Researchers in the United States are explaining a new and rapid method for identifying antibody-resistant variants of Severe Acute Respiratory Syndrome coronavirus 2 (SARS-CoV-2).
SARS-CoV-2 is the root cause of the global pandemic of coronavirus disease 2019 (COVID-19), first identified in Wuhan, China in December 2019. To be more contagious or to avoid neutralization from antibodies.
These escape mutations are a major concern as antibody-resistant virus strains can be dramatically reduced. Effectiveness of Current vaccine and antibody therapies.
Currently, a team of scientists at the University of Colorado and other institutions are reporting yeast screening methods that can be used to quickly identify escaped variants. Neutralizing antibody (NAbs).
We have identified five nAb escape mutants, including three from the official germline class VHC-53 induced by natural COVID-19 infection, “the authors say. “We provide libraries, methods, and software as openly available community resources to accelerate new therapeutic strategies for SARS-CoV-2.”
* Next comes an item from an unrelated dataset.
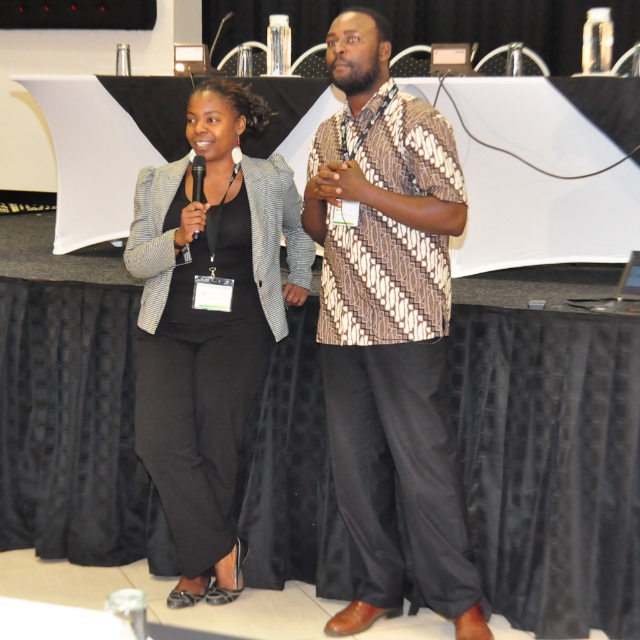 You are organizing a small conference and need to ensure that the microphone is visible to all attendees. Given the sizes of the matte black blazer at center and the black plastic microphone at center, which object is bigger and might block the microphone if placed too close?

The matte black blazer at center is larger than the black plastic microphone at center, so it might block the microphone if placed too close.

You are an event organizer who needs to adjust the lighting to focus on the speakers. Based on their positions, which object should you adjust the spotlight to first, the patterned fabric shirt at center or the black plastic microphone at center?

The patterned fabric shirt at center is positioned under the black plastic microphone at center, so you should adjust the spotlight to the black plastic microphone at center first to ensure it is properly illuminated before the shirt underneath.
The preprinted version of the research treatise can be read completely at bioRxiv*server.
What did the researchers do?
Understanding the role and function of SARS-CoV-2 mutations plays a major role in the development of adequate vaccines, boosters, and antibody therapies. The only viral membrane protein involved in cell invasion is the spike (S) protein, which binds to the host via the receptor binding domain (RBD). Researchers wanted to develop a functional screening assay that could identify nAb escape mutants on a large scale.
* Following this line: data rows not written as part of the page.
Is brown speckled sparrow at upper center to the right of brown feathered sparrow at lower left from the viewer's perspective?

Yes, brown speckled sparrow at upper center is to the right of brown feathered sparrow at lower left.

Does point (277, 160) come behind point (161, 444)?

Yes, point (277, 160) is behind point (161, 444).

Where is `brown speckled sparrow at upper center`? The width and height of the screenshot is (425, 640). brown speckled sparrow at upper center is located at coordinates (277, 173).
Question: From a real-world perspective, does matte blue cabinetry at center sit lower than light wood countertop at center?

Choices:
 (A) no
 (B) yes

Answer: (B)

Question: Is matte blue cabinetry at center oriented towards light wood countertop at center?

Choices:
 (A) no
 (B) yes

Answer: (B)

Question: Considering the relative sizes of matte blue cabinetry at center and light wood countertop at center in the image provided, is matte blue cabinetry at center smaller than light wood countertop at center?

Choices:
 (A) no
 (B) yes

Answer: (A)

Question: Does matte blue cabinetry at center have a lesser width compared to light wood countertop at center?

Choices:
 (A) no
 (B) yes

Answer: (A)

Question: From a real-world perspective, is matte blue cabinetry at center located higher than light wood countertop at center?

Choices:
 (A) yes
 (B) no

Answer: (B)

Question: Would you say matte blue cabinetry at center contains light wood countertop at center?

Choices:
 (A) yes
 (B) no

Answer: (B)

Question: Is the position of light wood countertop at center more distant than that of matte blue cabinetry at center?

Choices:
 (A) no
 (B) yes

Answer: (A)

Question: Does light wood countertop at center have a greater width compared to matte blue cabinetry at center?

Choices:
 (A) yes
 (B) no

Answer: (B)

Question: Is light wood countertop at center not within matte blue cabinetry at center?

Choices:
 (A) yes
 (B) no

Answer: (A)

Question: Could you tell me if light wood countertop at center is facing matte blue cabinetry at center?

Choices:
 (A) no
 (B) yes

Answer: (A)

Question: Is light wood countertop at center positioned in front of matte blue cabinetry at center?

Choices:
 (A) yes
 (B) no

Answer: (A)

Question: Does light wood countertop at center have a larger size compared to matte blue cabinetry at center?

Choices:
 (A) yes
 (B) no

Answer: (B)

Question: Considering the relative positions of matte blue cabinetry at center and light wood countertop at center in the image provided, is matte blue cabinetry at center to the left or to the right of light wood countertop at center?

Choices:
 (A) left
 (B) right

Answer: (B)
The S RBD Yeast Surface Display (YSD) platform was created and tested to measure and predict the escape potential of RBD. After testing with a panel of 11 anti-SRDB antibodies, we were able to conclude that the yeast platform was able to “faithfully” emulate the binding interactions between neutralizing antibodies and SRBD.
Next, researchers sought to identify SRBD escape mutants using five nAbs that were able to block ACE2 binding from SARS-CoV-2. They identified 97 SRBD mutations in the SARS-CoV-2 pseudovirus that could escape recognition by at least one neutralizing antibody. Primarily, the mutants F486I, E484K, T478R, K417N, K417T, and D420K were able to completely avoid neutralization from common antibodies, consistent with previous studies, to many of the variants of concern. We confirmed that the existing N501Y mutation does not play a role in providing antibody resistance. Instead, it may increase the binding affinity for ACE2.
These findings were awarded using biological replication of the SARS-CoV-2 mutant from the public library and confirmed that the escape mutant had a lower resistance to antibody than the other mutants.
What does this mean?
The authors report some of the key benefits of yeast-based screening methods. In short, this method can accurately mimic viral infections and antibody binding, but provides a safer working environment, with relatively fast identification of escaped mutants and “robust and rigorous” identification of these mutants. Provides an algorithm.
The team will identify this new yeast screening method as a publicly available community resource to help scientists accelerate the development of therapeutic strategies for SARS-CoV-2, and to identify specific nAb-resistant mutations. Presented as a new tool for.
bioRxiv Publish preliminary scientific reports that should not be considered definitive as they are not peer-reviewed, guide clinical practice / health-related behaviors, and should not be treated as established information.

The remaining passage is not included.